Business Insider has an “exclusive” report with the headline “Here’s Why Maria Bartiromo Is Leaving CNBC For FOX Business” that is currently burning up the site’s homepage with a publicly-displayed 81,417 views (as of 8pm ET). But the real title should be “Here’s Why Maria Bartiromo Wants You To Believe She’s Leaving CNBC for FOX Business.”
The piece, which features a co-byline of finance reporter Julia La Roche and editor-in-chief Henry Blodget, reads like the definitive inside scoop on why Bartiromo decided to make her big move, but according to a senior tv news executive who spoke to Mediaite, it doesn’t tell the whole story.
Business Insider cites a “source familiar with Bartiromo’s thinking,” who we are going to have to assume is not Bartiromo or her publicist, as listing three reasons for her departure from CNBC: “Money,” “visibility,” and “the opportunity to, once again, help build something.”
As for money, the piece says Fox made a “big offer” and while CNBC “increased its own offer” they wouldn’t quite match Fox. This implies some sort of bidding war for Bartiromo, when our source tells us that CNBC was simply not willing to pay the anchor anywhere near what Fox was willing to pay and generally was not that concerned about letting her go.

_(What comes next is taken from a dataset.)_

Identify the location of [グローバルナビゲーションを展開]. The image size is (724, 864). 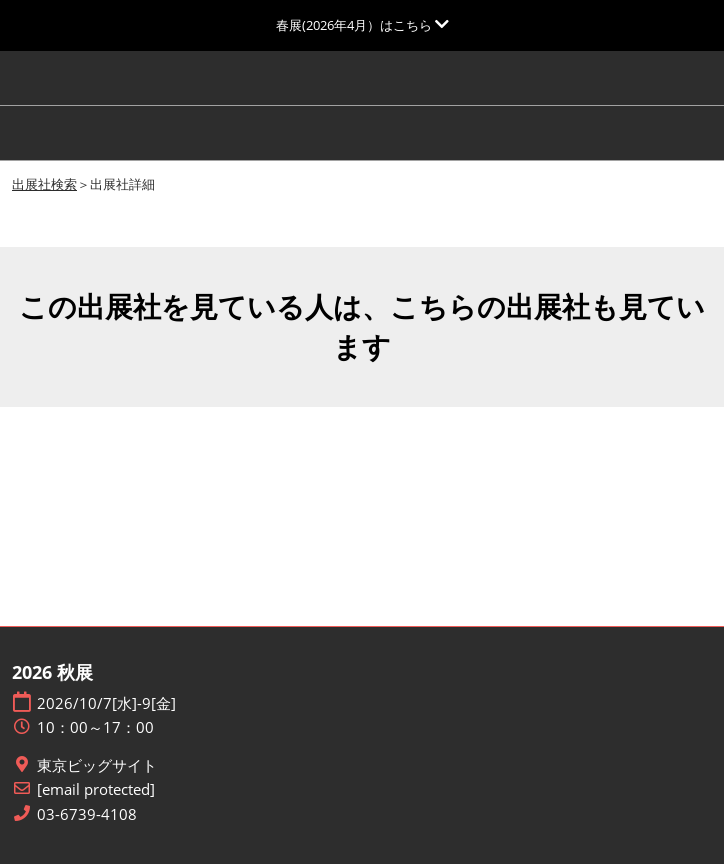
(362, 25).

In terms of visibility, Business Insider notes that Fox Business consistently trails CNBC in ratings, which makes the move seem a bit more like a step in the wrong direction for Bartiromo (albeit a potential coup for Fox). As for the promised Sunday program on Fox News proper, we will have to wait until her contract is finalized to see how that pans out.

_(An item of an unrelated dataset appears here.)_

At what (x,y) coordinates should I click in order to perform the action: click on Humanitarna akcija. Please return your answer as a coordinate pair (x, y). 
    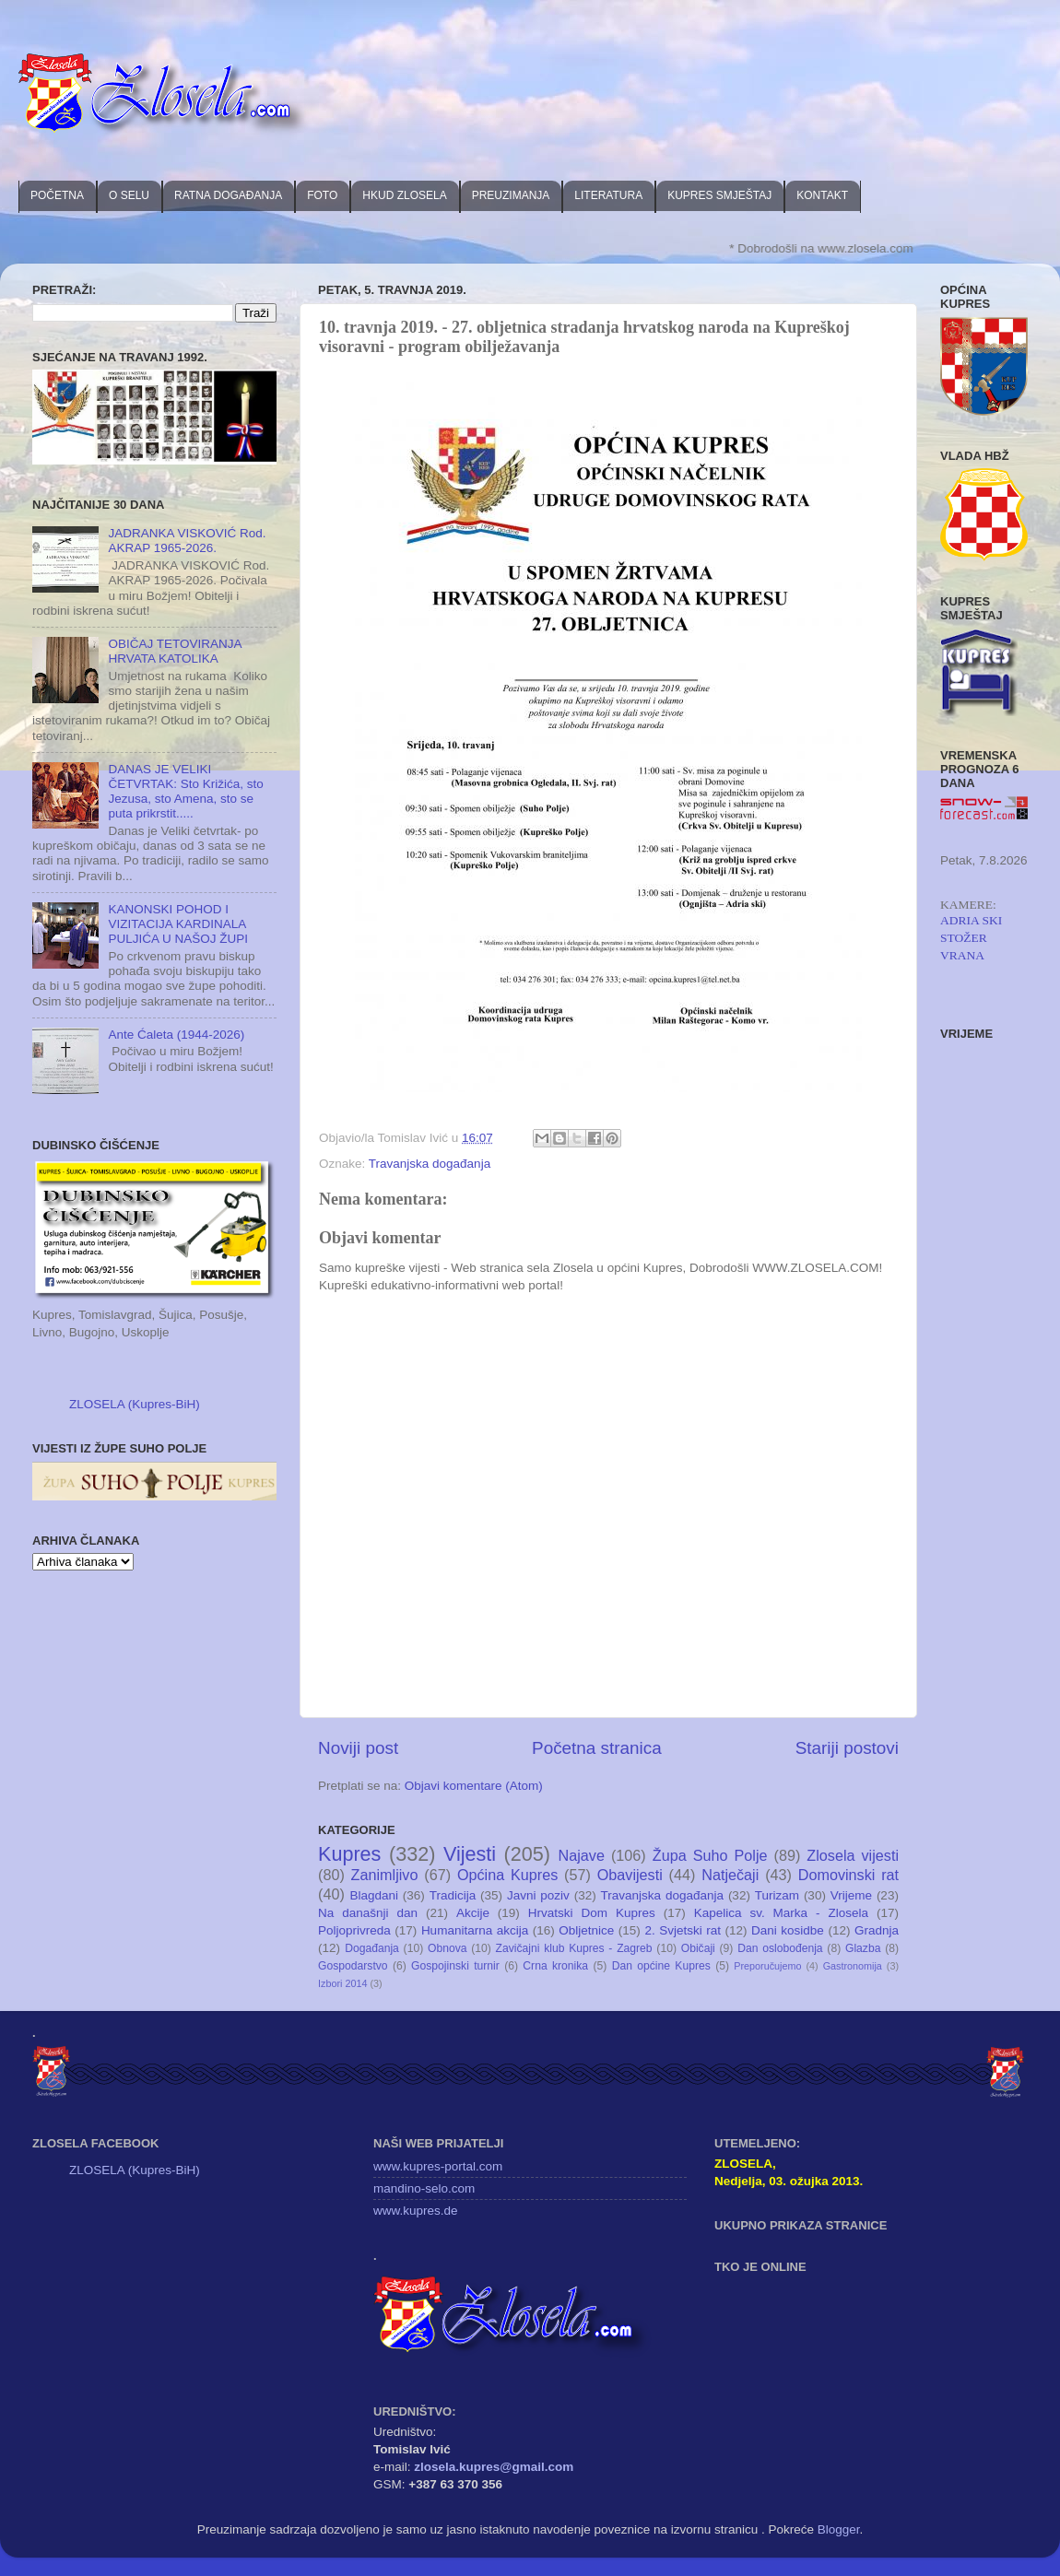
    Looking at the image, I should click on (474, 1930).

Finally, the “opportunity to build something” seems like a bit of a stretch when describing the move from one business cable news channel to another. Its not like Fox Business just launched. Nor is it remotely on the level of say Nate Silver’s move from writing a blog on The New York Times to launching a full-scale website for ESPN or Katie Couric’s potentially game-changing move from ABC to Yahoo.
Business Insider’s report is littered with hopeful spins on Bartiromo’s situation along with overly gushing assessments of her career. She’s “affectionately known as the ‘Money Honey.'” She’s one of CNBC’s “earliest and biggest stars.” And, CNBC may “have to make some changes in the wake of Bartiromo’s departure.”
On that issue, our source tells us that CNBC is not going to have to make any changes at all. While Business Insider claims that the network may have trouble booking big guests without Bartiromo, we are told CNBC is “not at all” concerned about their booking abilities in a post Bartiromo world. To their credit, La Roche and Blodget do quote another CNBC insider as saying, “I have a feeling her prowess was always a little overrated in that department.”
The kicker comes in an anonymously-sourced quote about Bartiromo’s future at Fox Business from someone “who has worked with her” that reads like a parody of flattery:
“She is a bulldog. She just works really, really hard. She’s an impressive person. She’s just driven. She’s smart. She’s energetic…She fiercely guards her territory…She’s tough in a good way… She’s just a hard working, driven person and she’s competitive. I think that’s going to be interesting to see what they’re able to do with that.”
Wow. All of those things may be true about Bartiromo, but ultimately the quote takes an already excessively laudatory piece, positioned as a reporting exclusive, and ensures its place in the spinners hall of shame.